Entries taken from a collection:
____________
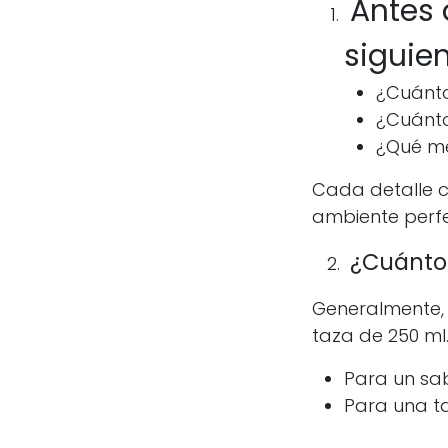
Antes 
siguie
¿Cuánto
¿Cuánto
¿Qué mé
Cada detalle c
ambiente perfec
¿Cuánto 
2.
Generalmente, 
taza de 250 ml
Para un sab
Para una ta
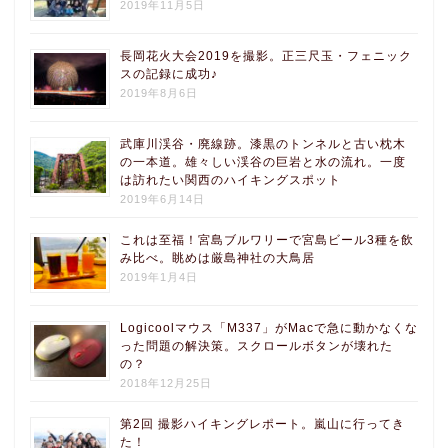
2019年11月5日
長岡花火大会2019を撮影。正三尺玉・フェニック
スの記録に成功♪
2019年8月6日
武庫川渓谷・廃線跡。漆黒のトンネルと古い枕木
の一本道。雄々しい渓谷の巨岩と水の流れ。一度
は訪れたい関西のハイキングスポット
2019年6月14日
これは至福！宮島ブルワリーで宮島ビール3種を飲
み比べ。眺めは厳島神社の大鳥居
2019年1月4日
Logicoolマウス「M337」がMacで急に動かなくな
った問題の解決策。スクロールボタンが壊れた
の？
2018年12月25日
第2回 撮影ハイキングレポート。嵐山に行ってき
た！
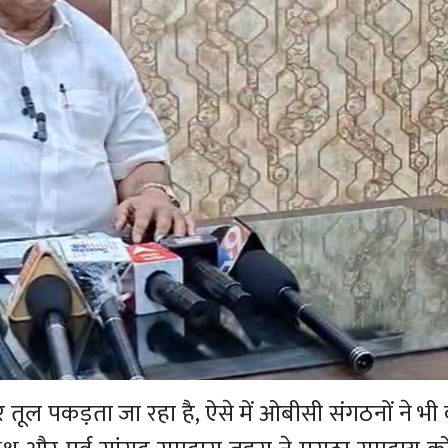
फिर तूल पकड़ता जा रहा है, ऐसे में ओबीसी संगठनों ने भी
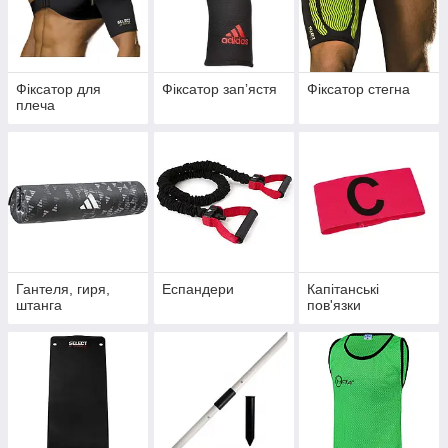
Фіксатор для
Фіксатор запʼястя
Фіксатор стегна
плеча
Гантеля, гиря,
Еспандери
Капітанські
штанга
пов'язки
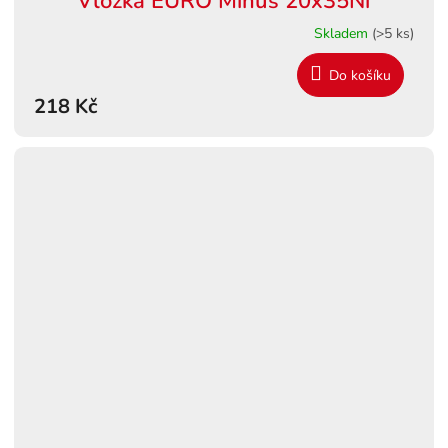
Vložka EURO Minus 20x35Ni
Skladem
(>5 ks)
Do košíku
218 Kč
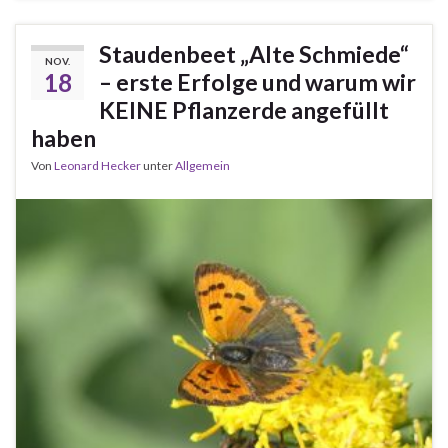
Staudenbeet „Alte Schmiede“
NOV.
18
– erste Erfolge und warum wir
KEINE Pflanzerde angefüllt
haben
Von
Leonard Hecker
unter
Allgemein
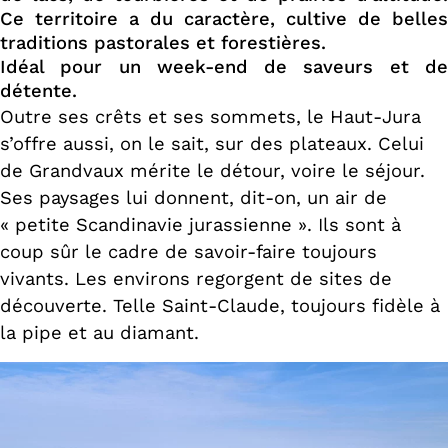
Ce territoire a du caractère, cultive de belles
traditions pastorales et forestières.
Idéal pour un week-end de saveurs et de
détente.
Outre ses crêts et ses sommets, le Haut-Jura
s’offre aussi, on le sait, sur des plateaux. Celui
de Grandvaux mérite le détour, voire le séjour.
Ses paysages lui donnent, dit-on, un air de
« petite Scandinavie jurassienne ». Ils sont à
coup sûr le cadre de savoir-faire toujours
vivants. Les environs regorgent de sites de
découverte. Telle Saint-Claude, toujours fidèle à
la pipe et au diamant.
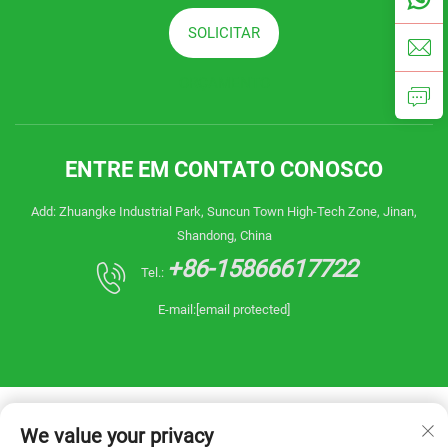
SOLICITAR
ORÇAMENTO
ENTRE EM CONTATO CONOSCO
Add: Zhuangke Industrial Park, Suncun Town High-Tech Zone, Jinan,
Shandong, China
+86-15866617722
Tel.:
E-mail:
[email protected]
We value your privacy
____________
- **WORK TO COMPLETE**:
What lines of the data include the word "toujours"? Copy each of them.

- **EXERCISE RESPONSE**:
coup sûr le cadre de savoir-faire toujours
découverte. Telle Saint-Claude, toujours fidèle à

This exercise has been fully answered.